As transformações ocasionadas pela marcha da globalização solaparam a proteção que o Estado proporcionava à economia. Como conseqüência do processo de evolução do sistema capitalista, os Estados ficaram vulneráveis e suscetíveis aos desígnios da política econômica internacional. Faz-se necessário esclarecer que determinados países são mais suscetíveis à política de mercado. Os países economicamente mais frágeis são subservientes pois não possuem instrumentos de lutas contra a política de mercado. Os países hegemônicos possuem instrumentos para exercer a liderança e concomitantemente ficarem excluídos das leis do mercado. Como exemplo, pode-se citar a política protecionista que os EUA apresenta para o mundo como salva guarda dos próprios interesses.

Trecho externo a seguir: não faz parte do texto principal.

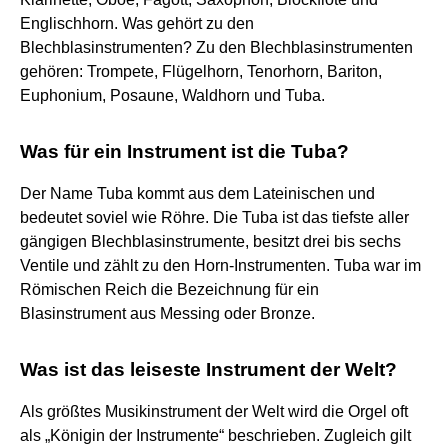
Englischhorn. Was gehört zu den
Blechblasinstrumenten? Zu den Blechblasinstrumenten
gehören: Trompete, Flügelhorn, Tenorhorn, Bariton,
Euphonium, Posaune, Waldhorn und Tuba.
Was für ein Instrument ist die Tuba?
Der Name Tuba kommt aus dem Lateinischen und
bedeutet soviel wie Röhre. Die Tuba ist das tiefste aller
gängigen Blechblasinstrumente, besitzt drei bis sechs
Ventile und zählt zu den Horn-Instrumenten. Tuba war im
Römischen Reich die Bezeichnung für ein
Blasinstrument aus Messing oder Bronze.
Was ist das leiseste Instrument der Welt?
Als größtes Musikinstrument der Welt wird die Orgel oft
als „Königin der Instrumente“ beschrieben. Zugleich gilt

O mundo proporcionado pelo advento da globalização apresenta modelos contínuos de transformação, conceitos sofrem mutações profundas e envelhecem com muita rapidez, o mundo move-se com extrema agilidade, essas são características da sociedade global.
A ampliação do processo de globalização permitiu que se intensificasse a relação entre os países, proporcionando a existência de blocos econômicos. O Bloco da União Européia é um grande exemplo de como a globalização interferiu sobre todos as frentes dos Estados-nação. A unificação monetária, a quebra das fronteiras, a elaboração das constituições, são alguns dos itens que estão em pauta quando o assunto está relacionado à globalização e a formação dos blocos econômicos.

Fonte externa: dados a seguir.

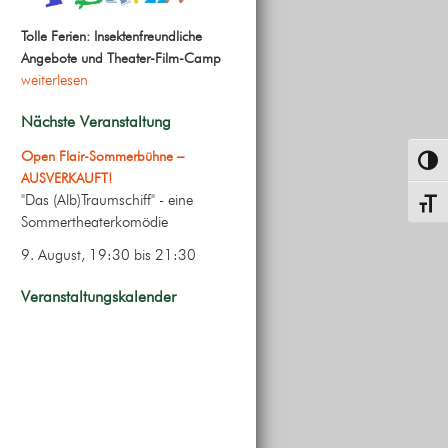
Tolle Ferien: Insektenfreundliche
Angebote und Theater-Film-Camp
weiterlesen
Nächste Veranstaltung
Open Flair-Sommerbühne –
Umsch
AUSVERKAUFT!
"Das (Alb)Traumschiff" - eine
Schrif
Sommertheaterkomödie
9. August, 19:30
bis
21:30
Veranstaltungskalender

A debilitação dos Estados-nação e consequentemente da soberania provocaram uma certa hegemonia das empresas multinacionais e das organizações multilaterais. As empresas com características mundiais apresentam aos governos uma série de questionamentos que fazem estes se adequarem e se curvarem diante das suas propostas.
De acordo com IANNI (1992 p. 42) "...em uma época de preocupações acerca de comércio e competitividade, quais são os bons elementos e quais são os maus elementos? Faz alguma diferença qual a nacionalidade da empresa, se ela cria emprego? Que nação controla a tecnologia desenvolvida por empresas mundiais? Que obrigações elas têm para aderir às regras estabelecidas por Washington, Paris ou Tóquio em suas operações internacionais?"
O processo de globalização apresenta outras instâncias de poder. O Estado não é mais o portador único das incumbências de poder como pensavam os marxistas mais ortodoxos, o mercado passou a ser um agente que determina em inúmeros casos as suas ações. As declarações dos atuais dirigentes sobre a economia fazem com que o risco país suba ou desça. Os pontos, para cima ou para baixo indica o risco que os investidores internacionais correm sobre as questões de investimentos. Quanto maior o risco país, mais vulnerável o país se encontra para investimentos e mais suscetíveis se encontram para a especulação financeira. O Estado perdeu totalmente o poder de intervenção sobre as questões do mercado permitindo que tanto organizações de caráter público quanto organizações de caráter privado influenciem sobre determinadas tomadas de decisão. Essa característica se adota principalmente aos países economicamente mais frágeis. Os países com características hegemônica ditam as regras a serem seguidas.
Diante da globalização, "...as economias devem se abrir à competição externa, retirar o Estado de atividades que podem ser exploradas pela iniciativa privada, eliminar subsídios e desativar os mecanismos de controle de preços. Precisam fazer tudo aquilo, enfim, que leve à desregulamentação. Em troca, essas economias contarão com a ajuda das agências internacionais de crédito", segundo IANNI (1992 p. 44).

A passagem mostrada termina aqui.